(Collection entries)
★ ★ ★

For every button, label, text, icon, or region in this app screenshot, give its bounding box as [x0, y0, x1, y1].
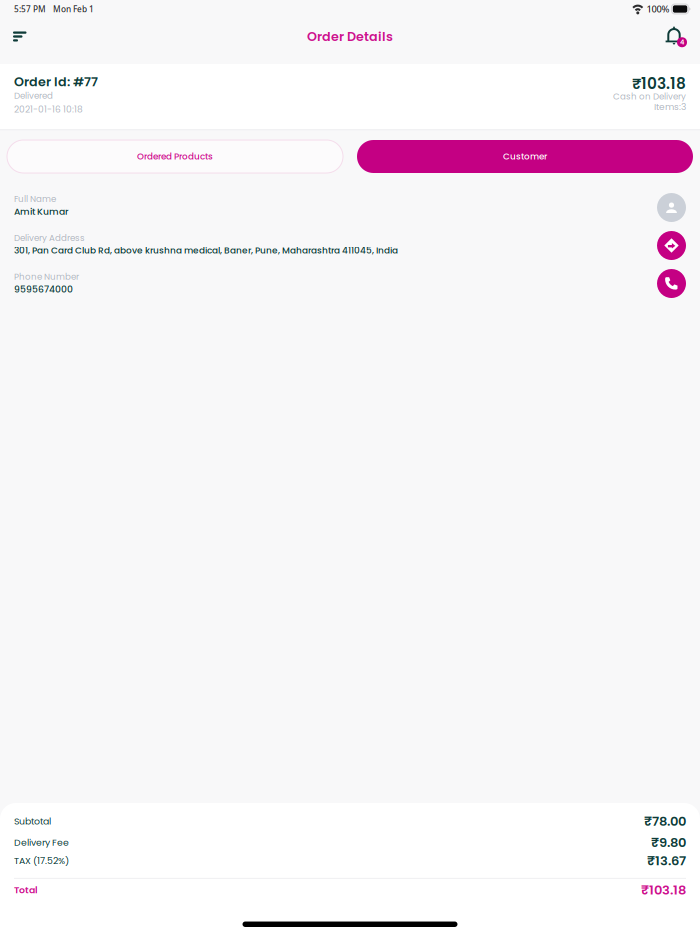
staticText: 5:57 PM	[14, 3, 46, 15]
staticText: 9595674000	[14, 283, 73, 296]
staticText: Mon Feb 1	[53, 3, 94, 15]
staticText: Total	[14, 884, 38, 897]
button[interactable]: Menu	[0, 18, 57, 55]
staticText: Delivered	[14, 90, 53, 102]
button[interactable]: Ordered Products	[7, 140, 343, 173]
staticText: Cash on Delivery	[613, 90, 686, 103]
button[interactable]: Customer	[357, 140, 693, 173]
staticText: 301, Pan Card Club Rd, above krushna med…	[14, 244, 398, 257]
staticText: ₹103.18	[632, 73, 686, 94]
staticText: Amit Kumar	[14, 205, 69, 218]
button[interactable]: Call	[657, 269, 686, 298]
staticText: ₹13.67	[647, 852, 686, 870]
staticText: ₹103.18	[641, 881, 686, 899]
staticText: TAX (17.52%)	[14, 854, 69, 867]
button[interactable]: Customer profile	[657, 193, 686, 222]
button[interactable]: Notifications	[643, 18, 700, 55]
staticText: ₹9.80	[651, 833, 686, 852]
staticText: Order Id: #77	[14, 73, 98, 91]
staticText: 100%	[647, 3, 670, 15]
staticText: Delivery Address	[14, 232, 85, 244]
staticText: Items:3	[654, 101, 686, 113]
staticText: Order Details	[307, 28, 393, 45]
staticText: ₹78.00	[644, 812, 686, 830]
staticText: Ordered Products	[137, 150, 213, 163]
staticText: Full Name	[14, 193, 56, 205]
staticText: 2021-01-16 10:18	[14, 103, 83, 116]
staticText: Phone Number	[14, 271, 79, 283]
staticText: Customer	[503, 150, 547, 163]
staticText: Delivery Fee	[14, 836, 69, 849]
staticText: Subtotal	[14, 815, 51, 828]
button[interactable]: Directions	[657, 231, 686, 260]
staticText: 4	[680, 38, 684, 47]
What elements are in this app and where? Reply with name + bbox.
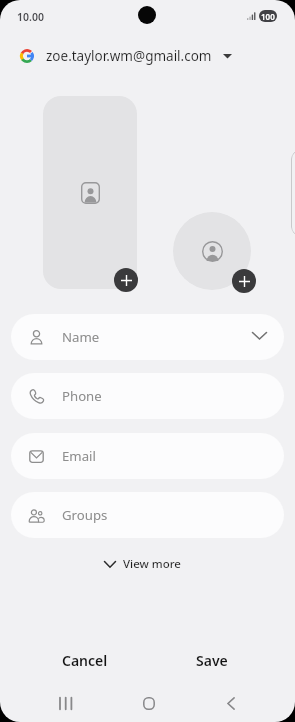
button[interactable]: Phone (11, 373, 284, 419)
staticText: Phone (62, 387, 102, 405)
button[interactable] (52, 689, 80, 717)
button[interactable] (134, 689, 163, 717)
staticText: Save (196, 651, 228, 670)
button[interactable]: Save (167, 640, 257, 680)
button[interactable]: Name (11, 314, 284, 360)
staticText: 100 (261, 11, 275, 22)
button[interactable] (173, 212, 251, 290)
button[interactable]: Email (11, 433, 284, 479)
button[interactable] (217, 689, 245, 717)
staticText: Groups (62, 506, 108, 524)
button[interactable]: View more (98, 552, 181, 576)
staticText: zoe.taylor.wm@gmail.com (46, 47, 212, 65)
staticText: Name (62, 328, 100, 346)
button[interactable] (114, 268, 138, 292)
button[interactable] (43, 96, 137, 289)
staticText: Cancel (62, 651, 108, 670)
button[interactable] (232, 269, 256, 293)
button[interactable]: Groups (11, 492, 284, 538)
staticText: View more (123, 556, 181, 572)
button[interactable]: zoe.taylor.wm@gmail.com (12, 42, 232, 70)
staticText: Email (62, 447, 96, 465)
staticText: 10.00 (17, 10, 44, 24)
button[interactable]: Cancel (40, 640, 130, 680)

★ ★ ★

TASK BRIEF >> Quote the data above in full and without alteration; skip the pictures.

SOLVED EXERCISE >>
For every button, label, text, icon, or region in this app screenshot, give its bounding box as [x0, y0, x1, y1].
staticText: 5:57 PM	[14, 3, 46, 15]
staticText: 9595674000	[14, 283, 73, 296]
staticText: Mon Feb 1	[53, 3, 94, 15]
staticText: Total	[14, 884, 38, 897]
button[interactable]: Menu	[0, 18, 57, 55]
staticText: Delivered	[14, 90, 53, 102]
button[interactable]: Ordered Products	[7, 140, 343, 173]
staticText: Cash on Delivery	[613, 90, 686, 103]
button[interactable]: Customer	[357, 140, 693, 173]
staticText: 301, Pan Card Club Rd, above krushna med…	[14, 244, 398, 257]
staticText: ₹103.18	[632, 73, 686, 94]
staticText: Amit Kumar	[14, 205, 69, 218]
button[interactable]: Call	[657, 269, 686, 298]
staticText: ₹13.67	[647, 852, 686, 870]
staticText: ₹103.18	[641, 881, 686, 899]
staticText: TAX (17.52%)	[14, 854, 69, 867]
button[interactable]: Customer profile	[657, 193, 686, 222]
button[interactable]: Notifications	[643, 18, 700, 55]
staticText: ₹9.80	[651, 833, 686, 852]
staticText: Order Id: #77	[14, 73, 98, 91]
staticText: 100%	[647, 3, 670, 15]
staticText: Delivery Address	[14, 232, 85, 244]
staticText: Items:3	[654, 101, 686, 113]
staticText: Order Details	[307, 28, 393, 45]
staticText: ₹78.00	[644, 812, 686, 830]
staticText: Ordered Products	[137, 150, 213, 163]
staticText: Full Name	[14, 193, 56, 205]
staticText: 2021-01-16 10:18	[14, 103, 83, 116]
staticText: Phone Number	[14, 271, 79, 283]
staticText: Customer	[503, 150, 547, 163]
staticText: Delivery Fee	[14, 836, 69, 849]
staticText: Subtotal	[14, 815, 51, 828]
button[interactable]: Directions	[657, 231, 686, 260]
staticText: 4	[680, 38, 684, 47]
What elements are in this app and where? Reply with name + bbox.
button[interactable]: Phone (11, 373, 284, 419)
staticText: Phone (62, 387, 102, 405)
button[interactable] (52, 689, 80, 717)
button[interactable] (134, 689, 163, 717)
staticText: Save (196, 651, 228, 670)
button[interactable]: Save (167, 640, 257, 680)
button[interactable]: Name (11, 314, 284, 360)
staticText: 100 (261, 11, 275, 22)
button[interactable] (173, 212, 251, 290)
button[interactable]: Email (11, 433, 284, 479)
button[interactable] (217, 689, 245, 717)
staticText: Groups (62, 506, 108, 524)
button[interactable]: View more (98, 552, 181, 576)
staticText: zoe.taylor.wm@gmail.com (46, 47, 212, 65)
staticText: Name (62, 328, 100, 346)
button[interactable] (114, 268, 138, 292)
button[interactable] (43, 96, 137, 289)
staticText: Cancel (62, 651, 108, 670)
button[interactable] (232, 269, 256, 293)
button[interactable]: Groups (11, 492, 284, 538)
staticText: View more (123, 556, 181, 572)
button[interactable]: zoe.taylor.wm@gmail.com (12, 42, 232, 70)
staticText: Email (62, 447, 96, 465)
staticText: 10.00 (17, 10, 44, 24)
button[interactable]: Cancel (40, 640, 130, 680)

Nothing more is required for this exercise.